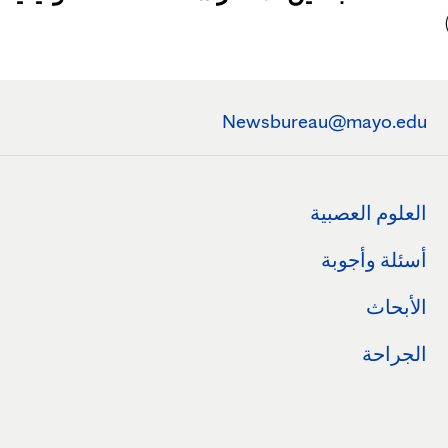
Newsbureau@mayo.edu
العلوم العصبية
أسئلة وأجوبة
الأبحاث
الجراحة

◆ ◆ ◆ ◆ ◆ ◆ ◆

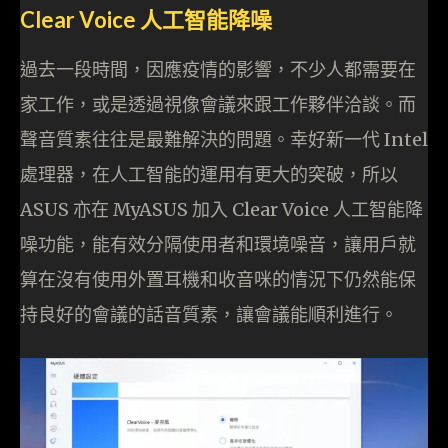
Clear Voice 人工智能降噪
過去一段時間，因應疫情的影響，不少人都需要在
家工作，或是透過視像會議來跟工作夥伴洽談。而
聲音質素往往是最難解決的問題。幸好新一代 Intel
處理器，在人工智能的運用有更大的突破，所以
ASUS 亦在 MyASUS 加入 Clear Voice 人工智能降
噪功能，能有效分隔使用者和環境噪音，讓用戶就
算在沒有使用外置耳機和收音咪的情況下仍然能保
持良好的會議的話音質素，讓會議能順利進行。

◆ ◆ ◆ ◆ ◆ ◆ ◆

* [Exercise goal]:
Output the lines above between the one holding "聲音質素往往是最難解決的問題。幸好新一代 Intel" and the one holding "持良好的會議的話音質素，讓會議能順利進行。", inclusive, with nothing before or after them.

* [Output]:
聲音質素往往是最難解決的問題。幸好新一代 Intel
處理器，在人工智能的運用有更大的突破，所以
ASUS 亦在 MyASUS 加入 Clear Voice 人工智能降
噪功能，能有效分隔使用者和環境噪音，讓用戶就
算在沒有使用外置耳機和收音咪的情況下仍然能保
持良好的會議的話音質素，讓會議能順利進行。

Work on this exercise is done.